Q: How has the private equity market changed in terms of structures, financing and exits, in the U.S. since the GFC?
A: The recession caused tremendous dislocations in both financing and investing. During 2010, the debt markets rebounded tremendously with more than $320 billion of high yield issuance in the U.S. alone. This has allowed us to access the syndicated loan and high yield markets to refinance existing portfolio companies and finance new deals.
After a very good run in 2010, the equity markets are off to a strong start again. This has enabled private equity sponsors to execute IPOs for their portfolio companies, which was not an exit alternative during the GFC. As a result, we took two companies public during the last two years and are working on potentially a few more deals this year.
Q: How about seller expectations and valuations?
A: The gap between sellers and buyers has narrowed as the economy has stabilized and valuations have increased. Valuations had risen during the heat of the market in the 2006/2007 period when we saw companies being sold at average EBITDA multiples in the 9.5-10x range. In 2009, average acquisition valuations fell to around 7.5x EBITDA. Over the last year, purchase multiples started to increase to an average of 8.5x EBITDA as they followed the rise in the public markets.
Q: How do you add operational value to your portfolio companies?
A: Over the last 5-6 years, our firm has built the WCAS Resources Group, which comprises around 25 experienced executives from various operational and management backgrounds. They focus on providing our mid-size companies with best-in-class operational capabilities akin to Fortune 100 companies.

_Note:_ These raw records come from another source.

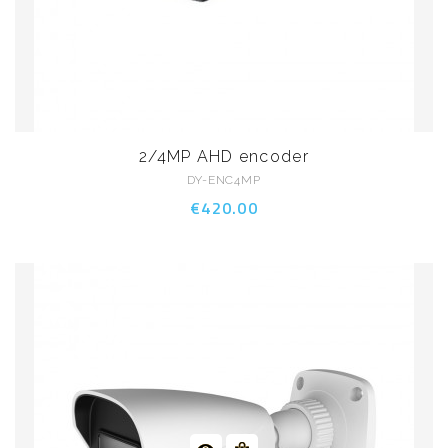
2/4MP AHD encoder
DY-ENC4MP
€420.00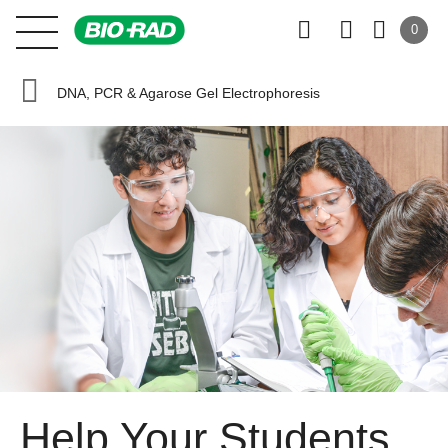
0
DNA, PCR & Agarose Gel Electrophoresis
Help Your Students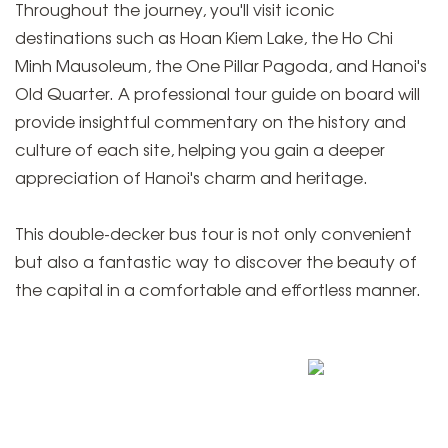
Throughout the journey, you'll visit iconic
destinations such as Hoan Kiem Lake, the Ho Chi
Minh Mausoleum, the One Pillar Pagoda, and Hanoi's
Old Quarter. A professional tour guide on board will
provide insightful commentary on the history and
culture of each site, helping you gain a deeper
appreciation of Hanoi's charm and heritage.
This double-decker bus tour is not only convenient
but also a fantastic way to discover the beauty of
the capital in a comfortable and effortless manner.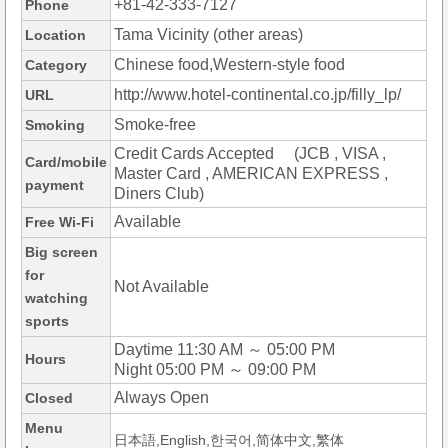
+81-42-333-7127
Phone
Tama Vicinity (other areas)
Location
Chinese food,Western-style food
Category
http://www.hotel-continental.co.jp/filly_lp/
URL
Smoke-free
Smoking
Credit Cards Accepted (JCB , VISA ,
Card/mobile
Master Card , AMERICAN EXPRESS ,
payment
Diners Club)
Available
Free Wi-Fi
Big screen
for
Not Available
watching
sports
Daytime 11:30 AM ～ 05:00 PM
Hours
Night 05:00 PM ～ 09:00 PM
Always Open
Closed
Menu
日本語,English,한국어,简体中文,繁体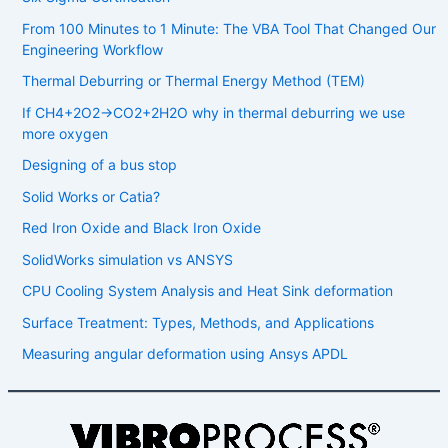
From 100 Minutes to 1 Minute: The VBA Tool That Changed Our
Engineering Workflow
Thermal Deburring or Thermal Energy Method (TEM)
If CH4​+2O2​→CO2​+2H2​O why in thermal deburring we use
more oxygen
Designing of a bus stop
Solid Works or Catia?
Red Iron Oxide and Black Iron Oxide
SolidWorks simulation vs ANSYS
CPU Cooling System Analysis and Heat Sink deformation
Surface Treatment: Types, Methods, and Applications
Measuring angular deformation using Ansys APDL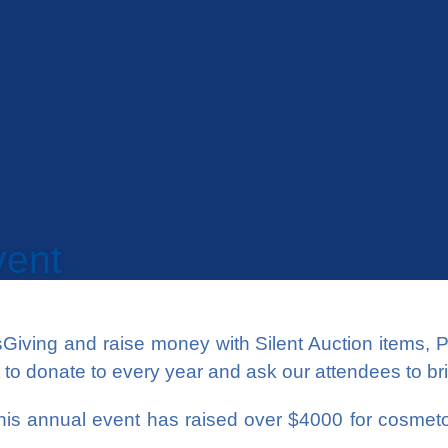
vent
Giving and raise money with Silent Auction items, 
it to donate to every year and ask our attendees to br
 this annual event has raised over $4000 for cosme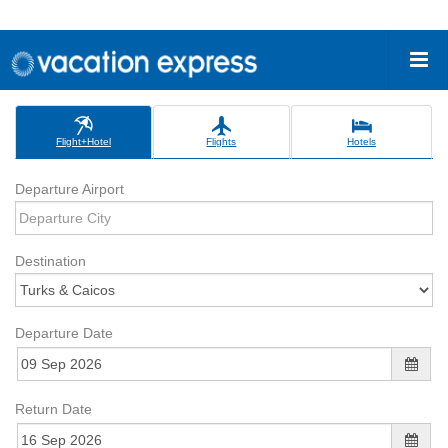
Flight+Hotel
Flights
Hotels
Departure Airport
Destination
Departure Date
Return Date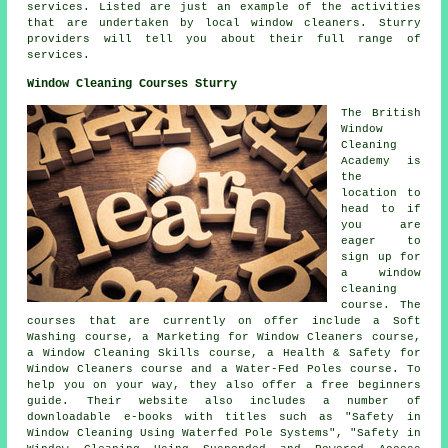
services. Listed are just an example of the activities
that are undertaken by local window cleaners. Sturry
providers will tell you about their full range of
services.
Window Cleaning Courses Sturry
The British
Window
Cleaning
Academy is
the
location to
head to if
you are
eager to
sign up for
a window
cleaning
course. The
courses that are currently on offer include a Soft
Washing course, a Marketing for Window Cleaners course,
a Window Cleaning Skills course, a Health & Safety for
Window Cleaners course and a Water-Fed Poles course. To
help you on your way, they also offer a free beginners
guide. Their website also includes a number of
downloadable e-books with titles such as "Safety in
Window Cleaning Using Waterfed Pole Systems", "Safety in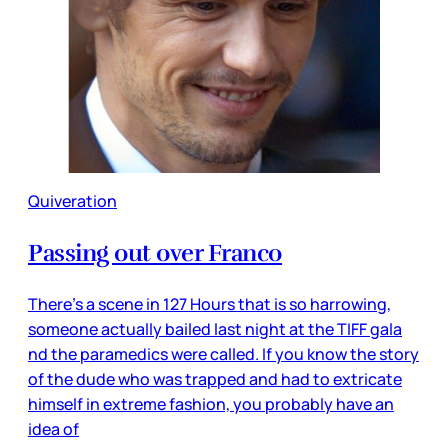
Quiveration
Passing out over Franco
There’s a scene in 127 Hours that is so harrowing,
someone actually bailed last night at the TIFF gala
nd the paramedics were called. If you know the story
of the dude who was trapped and had to extricate
himself in extreme fashion, you probably have an
idea of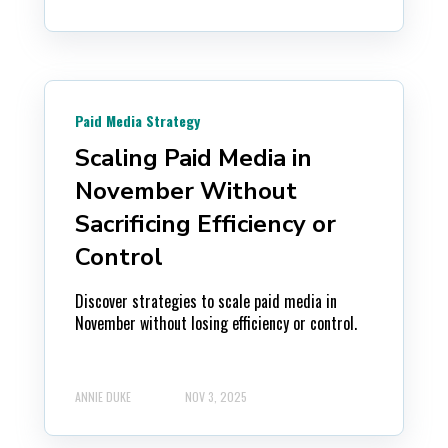
Paid Media Strategy
Scaling Paid Media in
November Without
Sacrificing Efficiency or
Control
Discover strategies to scale paid media in
November without losing efficiency or control.
ANNIE DUKE
NOV 3, 2025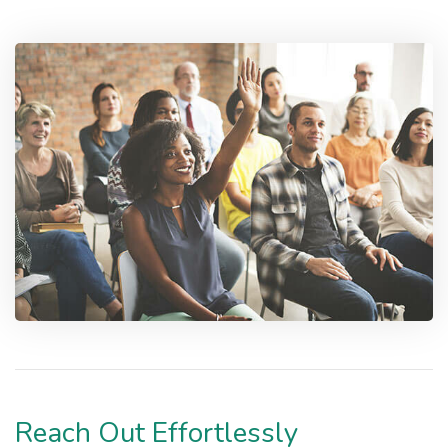
Reach Out Effortlessly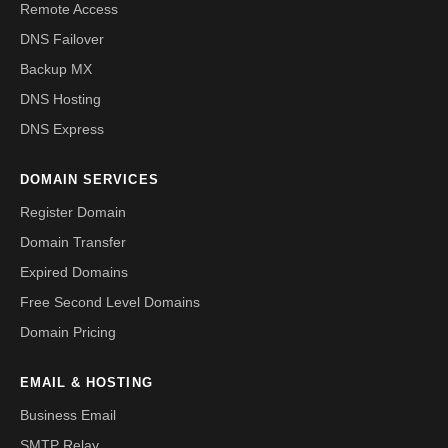
Remote Access
DNS Failover
Backup MX
DNS Hosting
DNS Express
DOMAIN SERVICES
Register Domain
Domain Transfer
Expired Domains
Free Second Level Domains
Domain Pricing
EMAIL & HOSTING
Business Email
SMTP Relay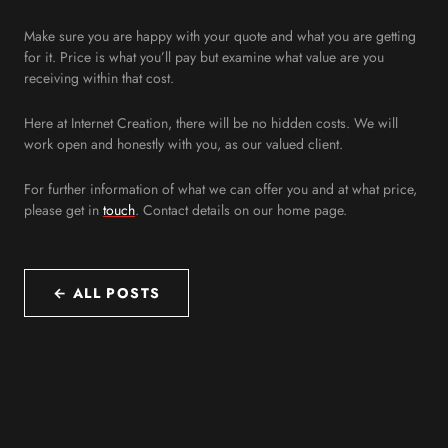
Make sure you are happy with your quote and what you are getting
for it. Price is what you’ll pay but examine what value are you
receiving within that cost.
Here at Internet Creation, there will be no hidden costs. We will
work open and honestly with you, as our valued client.
For further information of what we can offer you and at what price,
please get in
touch
. Contact details on our home page.
← ALL POSTS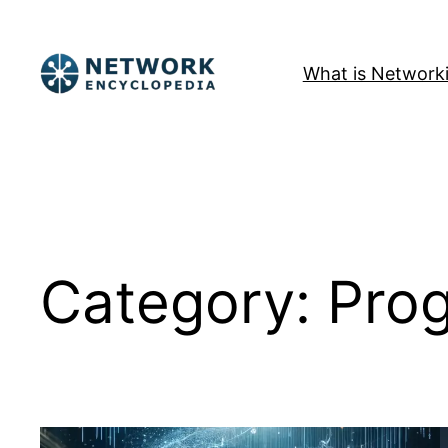
Skip
to
What is Network
content
Category:
Pro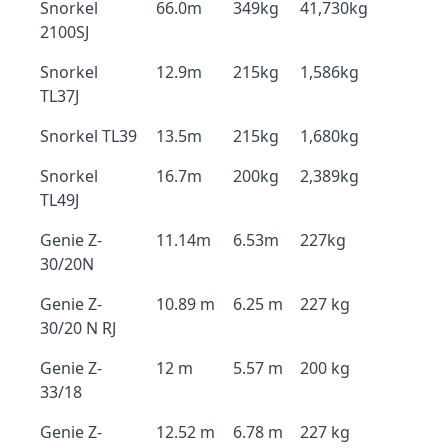
Snorkel
66.0m
349kg
41,730kg
2100SJ
Snorkel
12.9m
215kg
1,586kg
TL37J
Snorkel TL39
13.5m
215kg
1,680kg
Snorkel
16.7m
200kg
2,389kg
TL49J
Genie Z-
11.14m
6.53m
227kg
30/20N
Genie Z-
10.89 m
6.25 m
227 kg
30/20 N RJ
Genie Z-
12 m
5.57 m
200 kg
33/18
Genie Z-
12.52 m
6.78 m
227 kg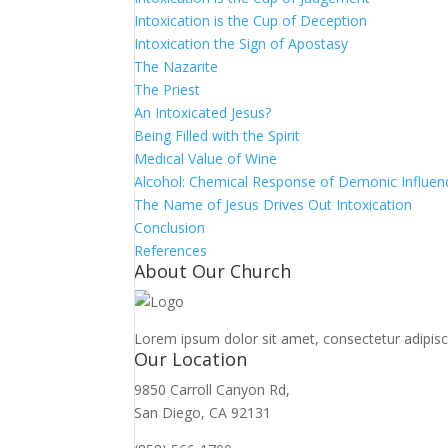
Intoxication is the Cup of Deception
Intoxication the Sign of Apostasy
The Nazarite
The Priest
An Intoxicated Jesus?
Being Filled with the Spirit
Medical Value of Wine
Alcohol: Chemical Response of Demonic Influen
The Name of Jesus Drives Out Intoxication
Conclusion
References
About Our Church
Lorem ipsum dolor sit amet, consectetur adipiscin
Our Location
9850 Carroll Canyon Rd,
San Diego, CA 92131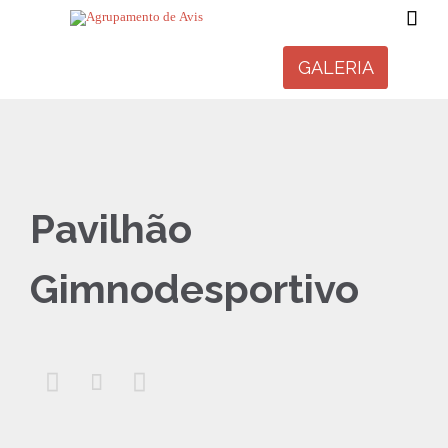

GALERIA
Pavilhão
Gimnodesportivo


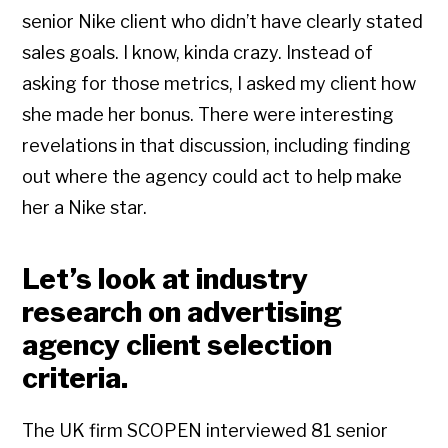
senior Nike client who didn’t have clearly stated
sales goals. I know, kinda crazy. Instead of
asking for those metrics, I asked my client how
she made her bonus. There were interesting
revelations in that discussion, including finding
out where the agency could act to help make
her a Nike star.
Let’s look at industry
research on advertising
agency client selection
criteria.
The UK firm SCOPEN interviewed 81 senior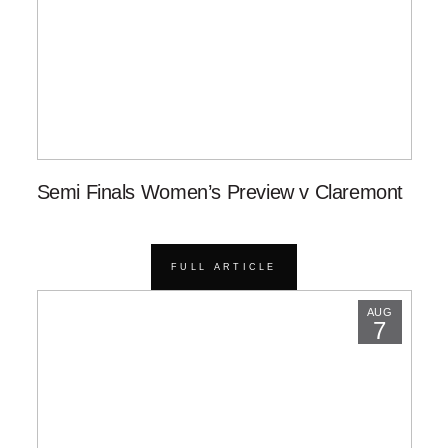
Semi Finals Women’s Preview v Claremont
FULL ARTICLE
AUG
7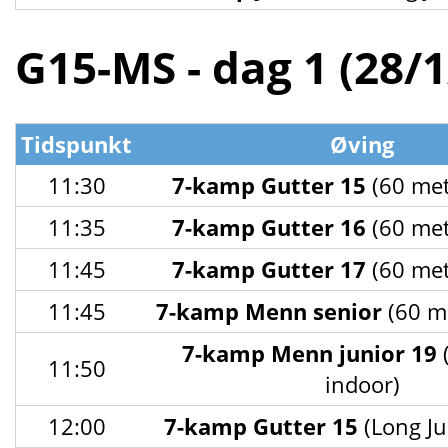
G15-MS - dag 1 (28/
Tidspunkt
Øving
11:30
7-kamp Gutter 15
(60 met
11:35
7-kamp Gutter 16
(60 met
11:45
7-kamp Gutter 17
(60 met
11:45
7-kamp Menn senior
(60 me
7-kamp Menn junior 19
11:50
indoor)
12:00
7-kamp Gutter 15
(Long Ju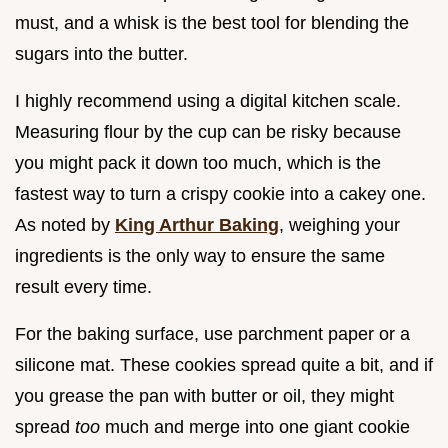
must, and a whisk is the best tool for blending the
sugars into the butter.
I highly recommend using a digital kitchen scale.
Measuring flour by the cup can be risky because
you might pack it down too much, which is the
fastest way to turn a crispy cookie into a cakey one.
As noted by
King Arthur Baking
, weighing your
ingredients is the only way to ensure the same
result every time.
For the baking surface, use parchment paper or a
silicone mat. These cookies spread quite a bit, and if
you grease the pan with butter or oil, they might
spread
too
much and merge into one giant cookie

With our Resources Group, we are able to work with the management teams of our portfolio companies on a number of critical projects and initiatives that drive value creation for these companies. The Group includes executives focused on human resources, pricing, sourcing and finance as well as general management. We also have one executive that works with our portfolio companies on capital markets, balance sheet and liability management activities. He assists them in obtaining optimal market pricing on their financings. Last year, our portfolio companies financed approximately $6 billion in the debt markets.
Q: Do your investees have a presence in Asia?
A: Many of our portfolio companies have operations that are global in nature. One of the businesses that we own is called OHL, which is a logistics outsourcing company with offices across Asia. They serve some of the largest companies in the world with supply chain management from point of manufacture to point of sale. We own another company, GlobalCollect, which is an online payment processor with activities in Asia. They are looking actively to expand their presence in Asia. We also have a portfolio company called NEWAsurion, which is rapidly expanding its relationships with many of the largest mobile device providers in Asia. They provide technology protection for mobile applications.
Q: Will you consider partnering with Asian private equity firms if they have deals in your sectors of focus?
A: One of the ways that we are most comfortable making deals outside of the U.S. is partnering with local private equity sponsors. We believe that our industry expertise and domain knowledge are very valuable assets and complement the regional knowledge of local private equity sponsors. We can assist with strategic issues while they help us navigate regional issues.